On the wetter the better, this essentially means that if you have more water on this, the better it will be. You’ve probably read time and time again about how you need to make sure that the pieces are dried before they’re fired. But, what about if they’re just being joined together? They need to be wet.
Why? Well, here’s why:
- If they are wet, they have water sliding around on there
- They intermingle at this point with the clay pieces next to it
- This, in turn, makes it way softer, and in a sense more “plastic”
- This will, in turn, make it much easier to blend the clay pieces together towards one another, and that in turn will help make it join a lot easier
If you have one dry piece next to a wet piece, this won’t happen. It won’t be malleable, and in turn, it will make it much harder to fully join stuff together in order to create a killer piece. That’s just in essence how it is, and it’s the way things are. When you’re working to make your clay fit better, you need to make sure that it’s wet.
Now, by joining like to like, this, in essence, means that everything should be equally wet with one another. This can be a bit hard, but it does need to happen. That’s because of the following:
- When the clay dries and shrinks, which will cause the water in between the clay to evaporate
- This will, in turn, pull the particles nearer to each other, adhering them together
It’s a big point in adhering clay, and you may wonder what will happen if you don’t do this if you put the clay piece next to a dry piece, or one that’s drier than the other. Well, it can do the following:
- If you join a wet piece with a dry piece, the shrinking rates are different in a sense.
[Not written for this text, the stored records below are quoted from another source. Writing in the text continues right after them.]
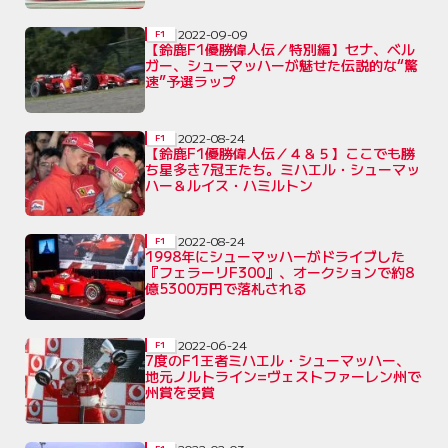
2022-09-09
F1
【鈴鹿F1優勝偉人伝／特別編】セナ、ベル
ガー、シューマッハーが魅せた伝説的な“驚
速”予選ラップ
2022-08-24
F1
【鈴鹿F1優勝偉人伝／４＆５】ここでも勝
ち星多き7冠王たち。ミハエル・シューマッ
ハー＆ルイス・ハミルトン
2022-08-24
F1
1998年にシューマッハーがドライブした
『フェラーリF300』、オークションで約8
億5300万円で落札される
2022-06-24
F1
7度のF1王者ミハエル・シューマッハー、
地元ノルトライン=ヴェストファーレン州で
州賞を受賞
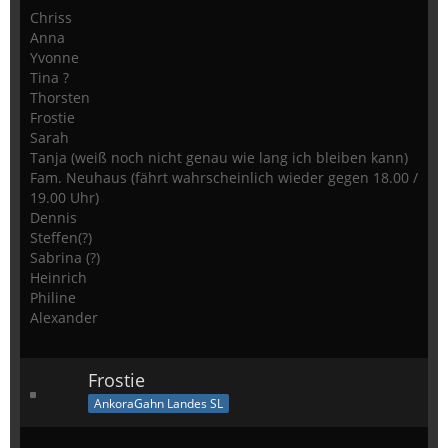
Chriss
Anna
Yvonne
Tina ?
Thorsten
Frostie
Sarah
Tanja (weiß noch nicht genau wie lang ich bleiben kann)
Fam. Neuhaus (fährt wahrscheinlich wieder gegen 18.00 /
19.00 Uhr)
Dennis
Steffen(?)
Sabrina (?)
Heinrich
Philine
Alexander
Frostie
AnkoraGahn Landes SL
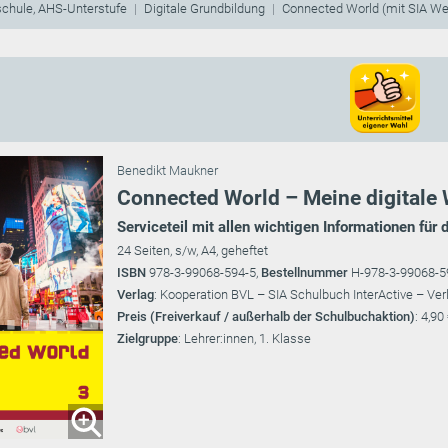
schule, AHS-Unterstufe
Digitale Grundbildung
Connected World (mit SIA W
Benedikt Maukner
Connected World – Meine digitale 
Serviceteil mit allen wichtigen Informationen für 
24 Seiten, s/w, A4, geheftet
ISBN
978-3-99068-594-5,
Bestellnummer
H-978-3-99068-5
Verlag
: Kooperation BVL – SIA Schulbuch InterActive – Ver
Preis (Freiverkauf / außerhalb der Schulbuchaktion)
: 4,90
Zielgruppe
: Lehrer:innen, 1. Klasse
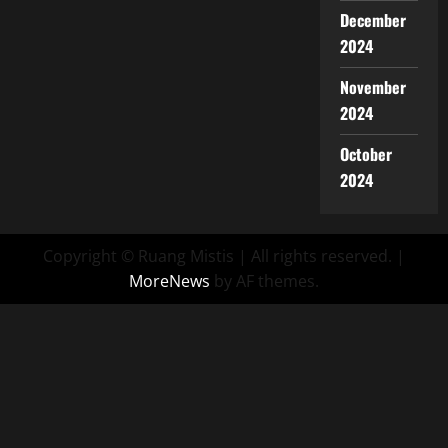
December
2024
November
2024
October
2024
Copyright © Ruang Mistis | All rights reserved.
|
MoreNews
by AF themes.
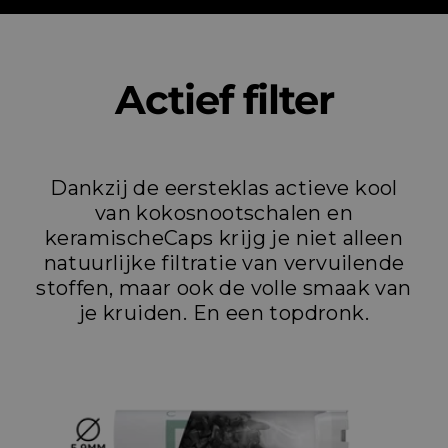
Actief filter
Dankzij de eersteklas actieve kool
van kokosnootschalen en
keramischeCaps krijg je niet alleen
natuurlijke filtratie van vervuilende
stoffen, maar ook de volle smaak van
je kruiden. En een topdronk.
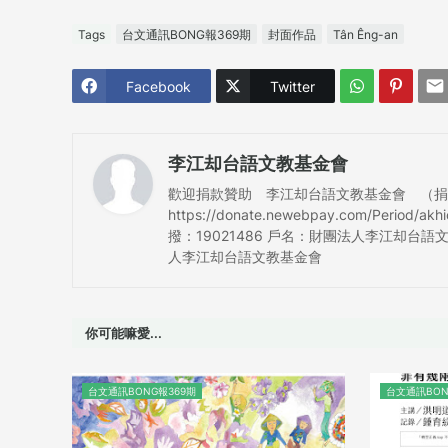
Tags
台文通訊BONG報369期
封面作品
Tân Êng-an
Facebook
Twitter
李江却台語文教基金會
歡迎捐款贊助 李江却台語文教基金會 （捐款可抵
https://donate.newebpay.com/Period/a
撥：19021486 戶名：財團法人李江却台語文
人李江却台語文教基金會
你可能嘛愛...
台文通訊BONG報369期
台文通訊BON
- The wet piece will shrink a lot slower than the drier piece
- This will actually create stress between the pieces, and as it shrinks more, it can actually create cracks in this
This is something that a lot of people who are new to this don’t actually know about. For those that are forgetful, or think that they know all of this themselves, they tend to do this, and this is often a huge beginner mistake. They will try to put a wet piece onto something that is bone-dry, which is wrong.
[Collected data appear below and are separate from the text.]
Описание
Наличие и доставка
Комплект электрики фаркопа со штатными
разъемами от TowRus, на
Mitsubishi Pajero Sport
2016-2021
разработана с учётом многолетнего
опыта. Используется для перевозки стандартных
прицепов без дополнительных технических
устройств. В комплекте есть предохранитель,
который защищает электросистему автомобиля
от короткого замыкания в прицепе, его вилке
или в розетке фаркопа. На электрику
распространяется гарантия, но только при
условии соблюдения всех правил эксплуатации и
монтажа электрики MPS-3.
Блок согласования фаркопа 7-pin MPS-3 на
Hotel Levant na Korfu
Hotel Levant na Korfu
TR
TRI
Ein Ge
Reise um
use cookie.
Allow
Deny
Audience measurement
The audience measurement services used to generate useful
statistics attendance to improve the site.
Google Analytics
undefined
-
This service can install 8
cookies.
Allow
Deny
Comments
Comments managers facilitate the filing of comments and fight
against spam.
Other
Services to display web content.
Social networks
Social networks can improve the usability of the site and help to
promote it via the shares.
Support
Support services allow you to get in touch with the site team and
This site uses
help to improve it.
This is often something that they’ve been working on for days on end, but if they do this, it actually will cause a lot of problems. The wet clay will shrink a lot more than the dry clay, and it will cause adhesion issues, and in turn, it will crack, and everything will go to pot.
You should, if you’re going to do this, make sure that you accomplish the following:
- Apply the score and slip immediately after you’ve centered and thrown the piece
- Spend a bit of time re-wetting the piece that is drier
- Dry out the wetter piece so that it’s evenly wet
Chances are, the first one is probably your easiest one to do. If you do this, you’ll have everything done all at once, and it will make your life less of a living hell in terms of what you need to do in order to accomplish this.
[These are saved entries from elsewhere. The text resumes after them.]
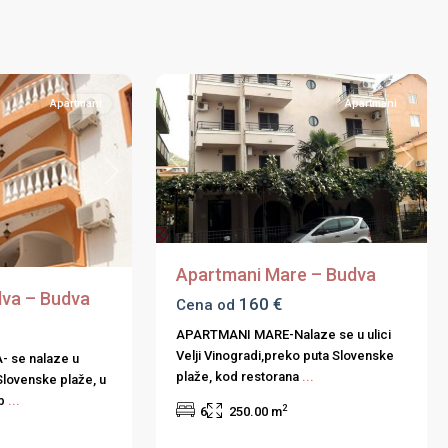
Budvanska
8
rivijera
Apartmani
Apartmani
Previous
Next
Next
Apartmani Mare – Budva
va – Budva
160 €
Cena od
APARTMANI MARE-Nalaze se u ulici
Velji Vinogradi,preko puta Slovenske
 se nalaze u
plaže, kod restorana
...
Slovenske plaže, u
 b
...
2
6
250.00 m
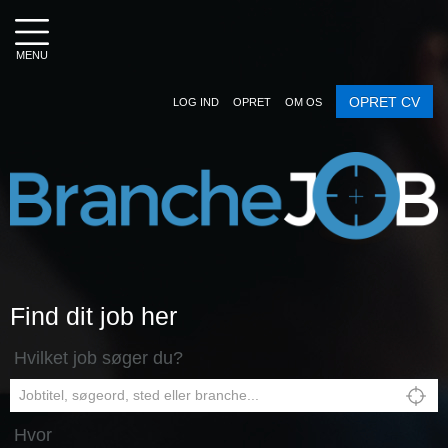
MENU
OPRET CV
LOG IND
OPRET
OM OS
Find dit job her
Hvilket job søger du?
Hvor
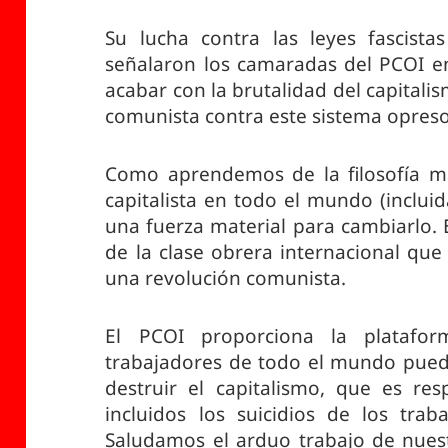
Su lucha contra las leyes fascist
señalaron los camaradas del PCOI en 
acabar con la brutalidad del capital
comunista contra este sistema opreso
Como aprendemos de la filosofía mate
capitalista en todo el mundo (incluid
una fuerza material para cambiarlo. 
de la clase obrera internacional que
una revolución comunista.
El PCOI proporciona la platafo
trabajadores de todo el mundo pued
destruir el capitalismo, que es re
incluidos los suicidios de los trab
Saludamos el arduo trabajo de nuest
In essence, though, you should just be paying attention to the rule itself. It will make things so much less frustrating, and so much less work, that’s for sure. It does make a huge difference in the way that your piece looks as well, and you’ll feel way better about this as well.
We will discuss ways to help remove a lot of these frustrations in the future, but for now, just remember the following:
- Follow your techniques
- Don’t try to be a hero
- Find alternative solutions if you really can’t do jack with a piece
Marrying your clay together
When you’re marrying clay together, you, in essence, are physically combining them together, whether it be by doing the following:
- Combining them with other ones to join
Now, this, in essence, does ties in with the beginner mistakes that you can make. You may try to put two pieces of wet clay on top of one another, or they’re pressed together lightly. They will in essence stick to one another first, but then, you may notice that they will fall apart. The solution to this is coating and slipping.
You may notice as well that the scoring and slipping makes a world of a difference on your clay making adventures, and while we have a whole article on scoring and slipping, let’s discuss in summary what it is, and why this rule does apply to scoring and slipping.
Scoring and slipping
We talked about scoring and slipping in an earlier article, where you have a piece that is scored with little hashtags, and then a slip is put together on this. now, let’s talk about how this rule applies to these forms, and why it matters.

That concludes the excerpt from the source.